Rock Lane, o cowboy do sertão - por Eraldo Galino



UM HOMEM DE DOCE SORRISO, AFABILIDADE DE GESTOS E PALAVRAS, CORAÇÃO ABERTO À VIDA, ESPÍRITO RECHEADO DE SONHOS. 

Tudo isso caberia numa tela de cinema. Era, no entanto, o desenho de uma longa vida, o retrato de um homem chamado Rock Lane. Nascera José Leite Duarte, na cidade de Custódia, sertão de Pernambuco. Viveu a maior parte da sua existência em Arcoverde. Qual Dom Quixote de La Mancha, o personagem imortal de Miguel de Cervantes, costurou o enredo da sua vida nas tramas dos sonhos. 

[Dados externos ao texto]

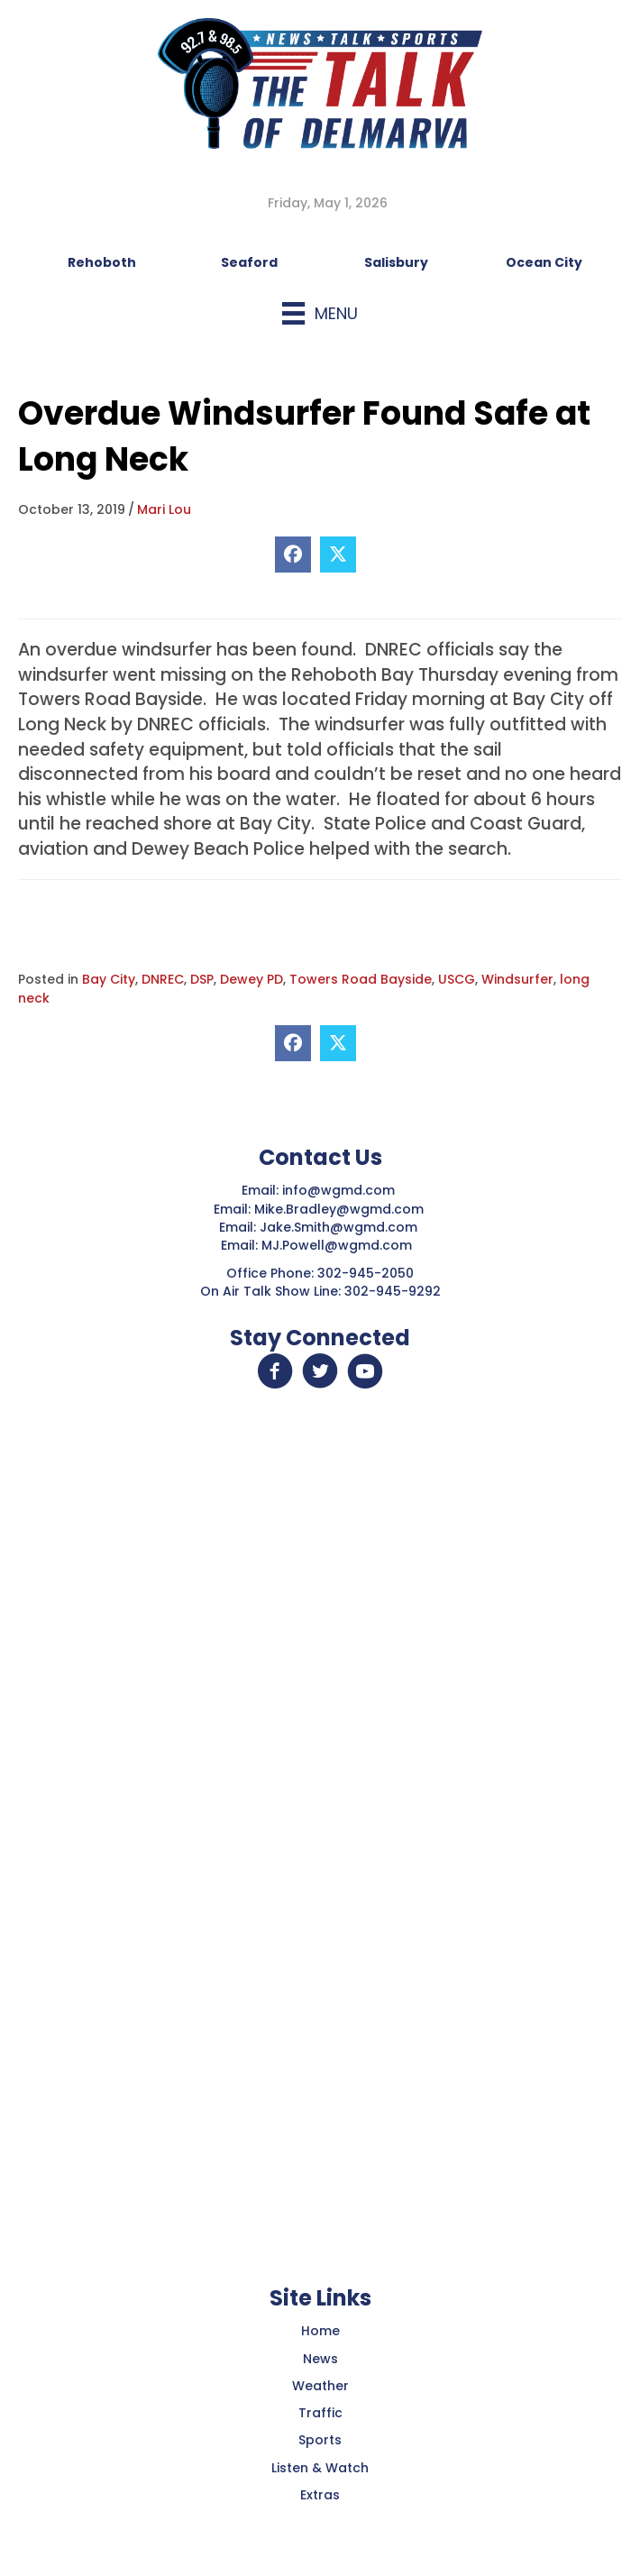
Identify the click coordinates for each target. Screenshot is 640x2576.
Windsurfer (517, 979)
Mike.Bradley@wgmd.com (339, 1209)
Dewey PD (251, 979)
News (320, 2359)
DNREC (163, 979)
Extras (320, 2495)
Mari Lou (164, 509)
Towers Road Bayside (360, 979)
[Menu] (320, 313)
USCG (456, 979)
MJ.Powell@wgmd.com (340, 1245)
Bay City (108, 979)
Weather (320, 2386)
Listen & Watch (320, 2468)
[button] (275, 1371)
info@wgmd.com (340, 1190)
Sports (320, 2440)
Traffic (320, 2413)
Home (320, 2331)
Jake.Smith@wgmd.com (340, 1227)
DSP (202, 979)
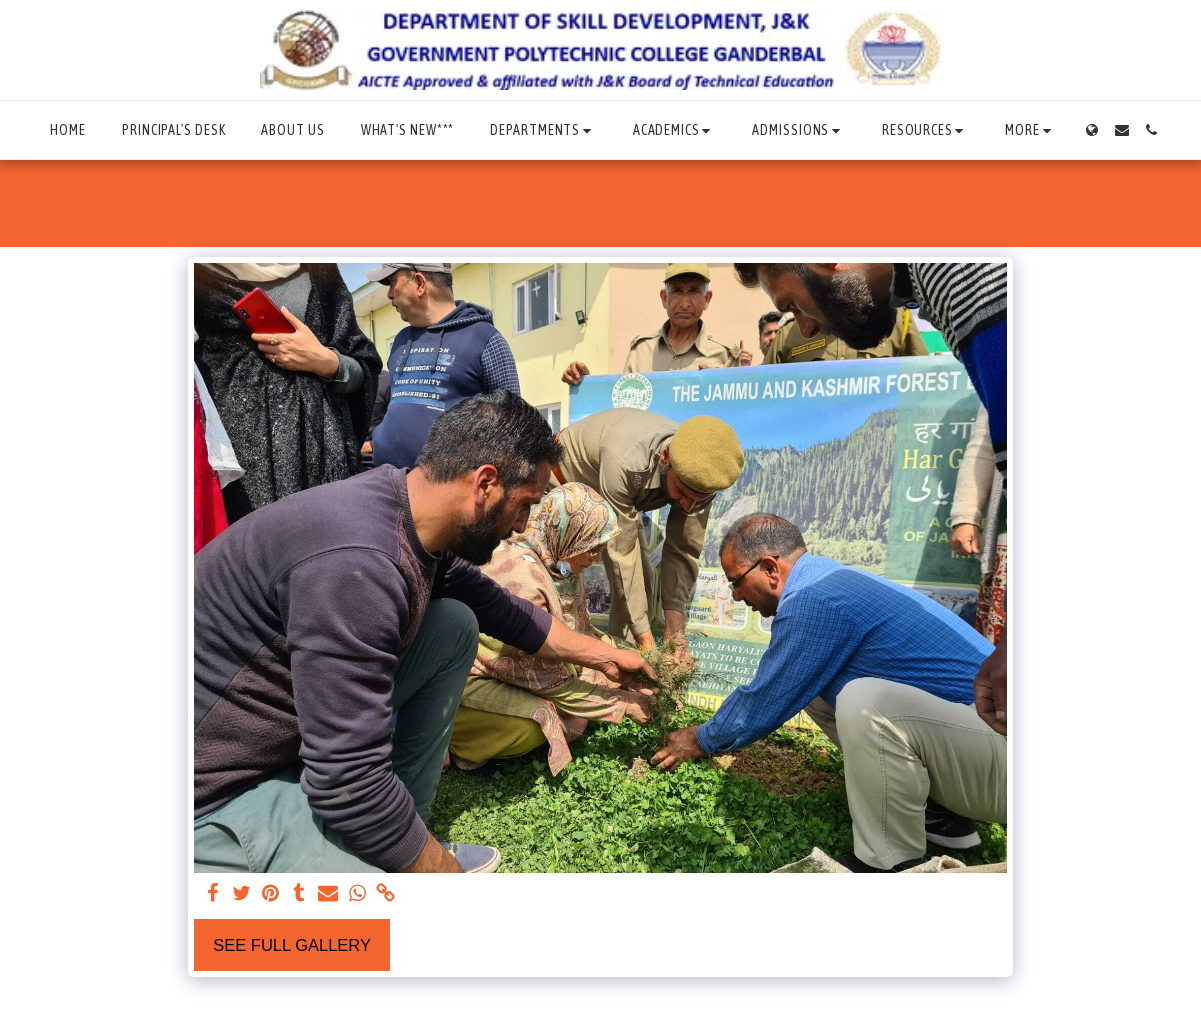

Encarnou o cowboy das telas do cinema, Rock Lane. Materializou o Personagem pelos becos e ruas da terra dos verdes arcos, seu campo de batalha, seu cenário idílico, o palco privilegiado onde traçou seu destino, sua história. 

Tal personagem confirmaria o título da peça de Pedro Calderón de la Barca “A vida é sonho”. De sonhos se alimentou ao longo do tempo: sonho de tornar-se ator profissional e, quem sabe, roteirista de filmes. 

Escreveu inúmeros roteiros para acalentados filmes futuros, como, por exemplo, “A Caravana da Esperança”, “Na Trilha dos Bandoleiros”, “Domingo Sangrento”, “Do outro Lado da Colina”, “Terra Sem Lei”, “Lágrimas de um Palhaço”, “A Honra Ferida”, “No Velho Rancho”, “A Muralha da Solidão”, “A Carta Criminosa”, entre tantos outros. Este conjunto de escritos contempla romances, dramas, aventuras e novelas. Um acervo inestimável a ser redescoberto e estudado por todos os que cuidam da memória artística e da cultura histórica de Arcoverde, pois se trata, na 2 verdade, de um documento de uma época, o testemunho de um romântico das artes, o retrato da alma de um homem. 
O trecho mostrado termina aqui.